### [TASK DETAILS]
Please return all lines of the data below containing the string "hasznos".

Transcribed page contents
○ ○ ○ ○ ○ ○ ○

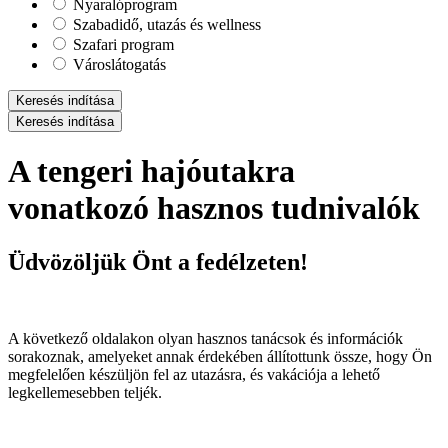
Nyaralóprogram
Szabadidő, utazás és wellness
Szafari program
Városlátogatás
Keresés indítása
Keresés indítása
A tengeri hajóutakra
vonatkozó hasznos tudnivalók
Üdvözöljük Önt a fedélzeten!
A következő oldalakon olyan hasznos tanácsok és információk
sorakoznak, amelyeket annak érdekében állítottunk össze, hogy Ön
megfelelően készüljön fel az utazásra, és vakációja a lehető
legkellemesebben teljék.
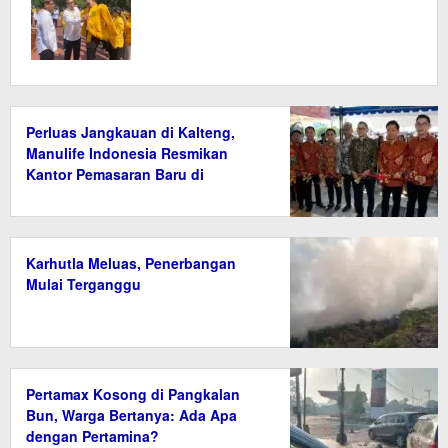
Perluas Jangkauan di Kalteng,
Manulife Indonesia Resmikan
Kantor Pemasaran Baru di
Palangka Raya
Karhutla Meluas, Penerbangan
Mulai Terganggu
Pertamax Kosong di Pangkalan
Bun, Warga Bertanya: Ada Apa
dengan Pertamina?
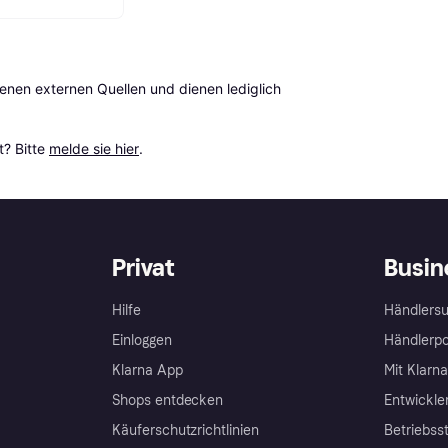
en externen Quellen und dienen lediglich 
? Bitte 
melde sie hier
.
Privat
Busin
Hilfe
Händlersu
Einloggen
Händlerpo
Klarna App
Mit Klarn
Shops entdecken
Entwickle
Käuferschutzrichtlinien
Betriebss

○ ○ ○ ○ ○ ○ ○

### [EXERCISE OUTPUT]
vonatkozó hasznos tudnivalók
A következő oldalakon olyan hasznos tanácsok és információk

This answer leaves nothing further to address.